[ACTION ITEM]: For the listing below, show each line that includes the string "efter".

[RECORDS TO PROCESS]:
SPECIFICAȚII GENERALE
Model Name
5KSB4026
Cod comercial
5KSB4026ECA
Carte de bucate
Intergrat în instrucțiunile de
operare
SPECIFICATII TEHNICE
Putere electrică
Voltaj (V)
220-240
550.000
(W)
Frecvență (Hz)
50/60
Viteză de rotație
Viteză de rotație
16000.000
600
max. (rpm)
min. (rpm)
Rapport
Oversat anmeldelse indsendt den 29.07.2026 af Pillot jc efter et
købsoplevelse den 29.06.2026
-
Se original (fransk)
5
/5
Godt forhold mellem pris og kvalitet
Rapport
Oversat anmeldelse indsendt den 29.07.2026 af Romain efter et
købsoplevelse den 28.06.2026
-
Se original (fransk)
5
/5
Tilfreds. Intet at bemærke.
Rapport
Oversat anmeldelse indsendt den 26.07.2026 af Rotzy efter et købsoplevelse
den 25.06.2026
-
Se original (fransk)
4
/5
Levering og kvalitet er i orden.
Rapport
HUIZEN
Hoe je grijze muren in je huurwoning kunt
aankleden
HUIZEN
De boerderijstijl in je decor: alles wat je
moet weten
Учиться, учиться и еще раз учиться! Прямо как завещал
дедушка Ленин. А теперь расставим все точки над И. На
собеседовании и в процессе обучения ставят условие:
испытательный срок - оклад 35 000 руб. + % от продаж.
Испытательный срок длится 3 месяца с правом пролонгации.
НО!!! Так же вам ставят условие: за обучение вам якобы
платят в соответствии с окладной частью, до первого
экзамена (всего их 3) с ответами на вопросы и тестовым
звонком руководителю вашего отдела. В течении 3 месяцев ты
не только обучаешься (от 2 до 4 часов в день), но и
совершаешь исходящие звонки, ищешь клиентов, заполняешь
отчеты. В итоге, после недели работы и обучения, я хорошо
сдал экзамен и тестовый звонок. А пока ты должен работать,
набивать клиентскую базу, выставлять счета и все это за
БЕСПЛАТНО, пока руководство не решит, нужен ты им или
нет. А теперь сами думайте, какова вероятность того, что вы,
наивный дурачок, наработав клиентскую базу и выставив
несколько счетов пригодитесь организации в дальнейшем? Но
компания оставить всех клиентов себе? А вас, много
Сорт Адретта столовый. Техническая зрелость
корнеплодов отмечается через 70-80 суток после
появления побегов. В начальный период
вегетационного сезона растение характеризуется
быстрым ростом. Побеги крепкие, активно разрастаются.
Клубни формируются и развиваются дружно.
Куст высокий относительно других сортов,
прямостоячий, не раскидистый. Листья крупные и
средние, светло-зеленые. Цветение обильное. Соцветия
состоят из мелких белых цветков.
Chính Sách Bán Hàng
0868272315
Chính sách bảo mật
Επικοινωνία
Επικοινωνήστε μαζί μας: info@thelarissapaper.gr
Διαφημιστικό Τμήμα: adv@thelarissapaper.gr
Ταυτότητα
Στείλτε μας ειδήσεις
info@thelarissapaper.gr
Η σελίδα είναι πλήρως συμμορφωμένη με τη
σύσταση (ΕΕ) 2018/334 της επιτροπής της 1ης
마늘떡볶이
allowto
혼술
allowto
--
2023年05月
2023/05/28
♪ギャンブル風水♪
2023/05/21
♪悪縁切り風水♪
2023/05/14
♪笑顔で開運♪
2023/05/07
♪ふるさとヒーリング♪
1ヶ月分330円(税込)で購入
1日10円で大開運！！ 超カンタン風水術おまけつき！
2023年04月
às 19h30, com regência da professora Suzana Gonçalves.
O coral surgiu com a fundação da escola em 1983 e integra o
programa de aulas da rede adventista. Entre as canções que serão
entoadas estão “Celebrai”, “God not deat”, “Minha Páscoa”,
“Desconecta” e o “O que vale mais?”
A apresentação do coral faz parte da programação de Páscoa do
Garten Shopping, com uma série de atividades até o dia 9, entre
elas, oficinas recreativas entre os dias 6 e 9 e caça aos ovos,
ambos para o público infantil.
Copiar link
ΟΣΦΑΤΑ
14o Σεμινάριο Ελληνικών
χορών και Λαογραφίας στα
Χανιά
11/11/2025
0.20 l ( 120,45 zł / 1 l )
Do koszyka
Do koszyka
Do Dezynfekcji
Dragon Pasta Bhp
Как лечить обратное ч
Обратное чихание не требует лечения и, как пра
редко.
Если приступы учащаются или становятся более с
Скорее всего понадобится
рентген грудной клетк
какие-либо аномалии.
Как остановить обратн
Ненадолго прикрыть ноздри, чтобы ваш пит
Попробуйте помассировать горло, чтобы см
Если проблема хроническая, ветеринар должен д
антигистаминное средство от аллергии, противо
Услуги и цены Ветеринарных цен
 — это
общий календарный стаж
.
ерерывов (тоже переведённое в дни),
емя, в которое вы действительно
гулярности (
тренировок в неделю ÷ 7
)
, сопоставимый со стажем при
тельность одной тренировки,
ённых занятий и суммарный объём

[EXERCISE OUTPUT]:
Oversat anmeldelse indsendt den 29.07.2026 af Pillot jc efter et
Oversat anmeldelse indsendt den 29.07.2026 af Romain efter et
Oversat anmeldelse indsendt den 26.07.2026 af Rotzy efter et købsoplevelse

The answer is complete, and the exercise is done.